- **THE PROBLEM**: Extract the text of each entry below exactly, leaving every image behind.
☆ ☆ ☆ ☆ ☆ ☆ ☆
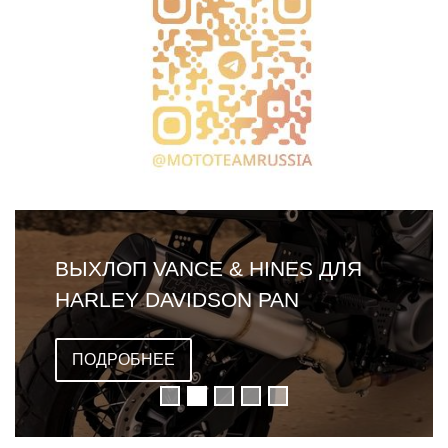
ВЫХЛОП VANCE & HINES ДЛЯ
HARLEY DAVIDSON PAN
AMERICA
ПОДРОБНЕЕ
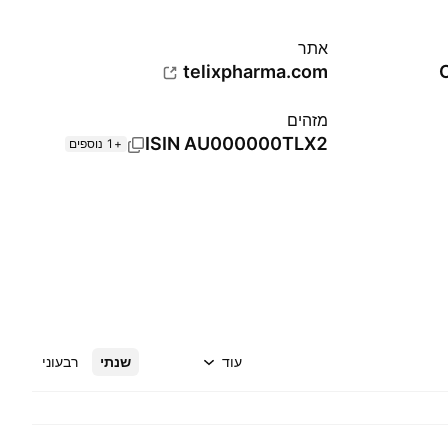
אתר‏
telixpharma.com
מזהים
ISIN
AU000000TLX2
+1 נוספים
עוד
שנתי
רבעוני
☆ ☆ ☆ ☆ ☆ ☆ ☆
- **EXERCISE RESPONSE**:
ВЫХЛОП VANCE & HINES ДЛЯ
HARLEY DAVIDSON PAN
AMERICA
ПОДРОБНЕЕ
אתר‏
telixpharma.com
מזהים
ISIN
AU000000TLX2
+1 נוספים
עוד
שנתי
רבעוני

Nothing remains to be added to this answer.